ASSIGNED TASK:
Output all entries exactly as they appear and skip the pictures.
^^^^
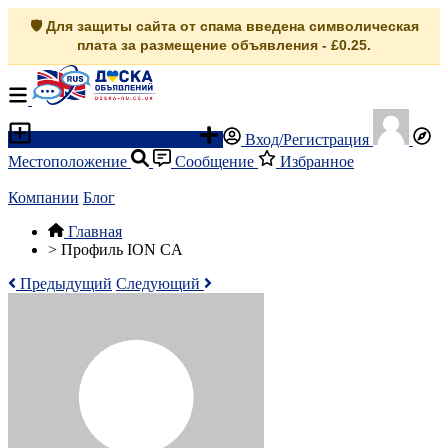
🛡️ Для защиты сайта от спама введена символическая
плата за размещение объявления - £0.25.
Разместить объявление
Вход/Регистрация
Местоположение
Сообщение
Избранное
Компании
Блог
Главная
>
Профиль ION CA
Предыдущий
Следующий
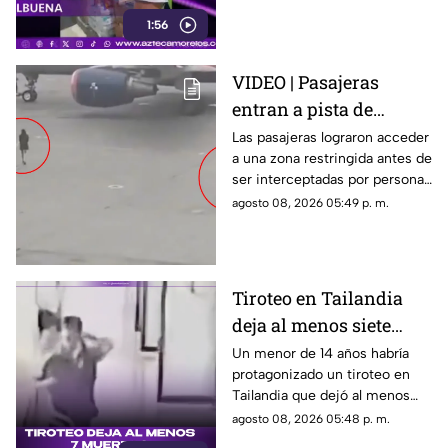
ciudadanos de Cuernavaca
1:56
entregaron víveres en la zona.
VIDEO | Pasajeras
entran a pista de
aeropuerto tras perder
Las pasajeras lograron acceder
a una zona restringida antes de
su vuelo; autoridades
ser interceptadas por personal
logran detenerlas
del aeropuerto.
agosto 08, 2026 05:49 p. m.
Tiroteo en Tailandia
deja al menos siete
muertos
Un menor de 14 años habría
protagonizado un tiroteo en
Tailandia que dejó al menos
siete personas muertas, entre
agosto 08, 2026 05:48 p. m.
ellas sus abuelos y cinco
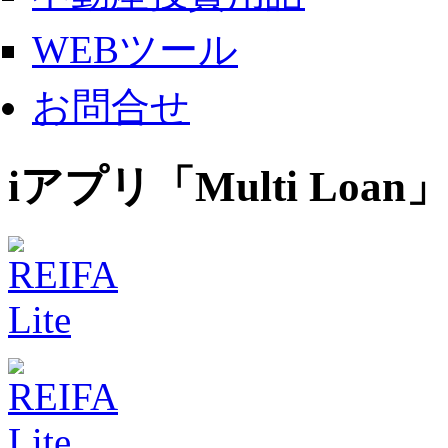
WEBツール
お問合せ
iアプリ「Multi Loan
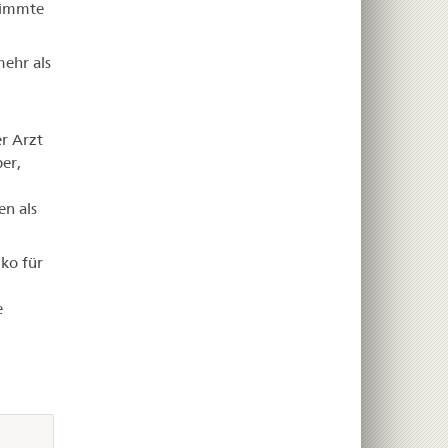
timmte
ehr als
r Arzt
er,
en als
iko für
e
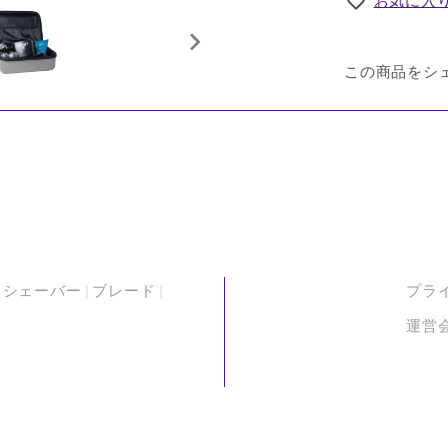
お気に入
この商品をシ
シェーバー
ブレード
プラ
運営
^^^^
YOUR SOLUTION:
🛡️ Для защиты сайта от спама введена символическая
плата за размещение объявления - £0.25.
Разместить объявление
Вход/Регистрация
Местоположение
Сообщение
Избранное
Компании
Блог
Главная
>
Профиль ION CA
Предыдущий
Следующий
ciudadanos de Cuernavaca
1:56
entregaron víveres en la zona.
VIDEO | Pasajeras
entran a pista de
aeropuerto tras perder
Las pasajeras lograron acceder
a una zona restringida antes de
su vuelo; autoridades
ser interceptadas por personal
logran detenerlas
del aeropuerto.
agosto 08, 2026 05:49 p. m.
Tiroteo en Tailandia
deja al menos siete
muertos
Un menor de 14 años habría
protagonizado un tiroteo en
Tailandia que dejó al menos
siete personas muertas, entre
agosto 08, 2026 05:48 p. m.
ellas sus abuelos y cinco
WEBツール
お問合せ
iアプリ「Multi Loan
timmte
ehr als
r Arzt
er,
en als
iko für
e
お気に入
この商品をシ
シェーバー
ブレード
プラ
運営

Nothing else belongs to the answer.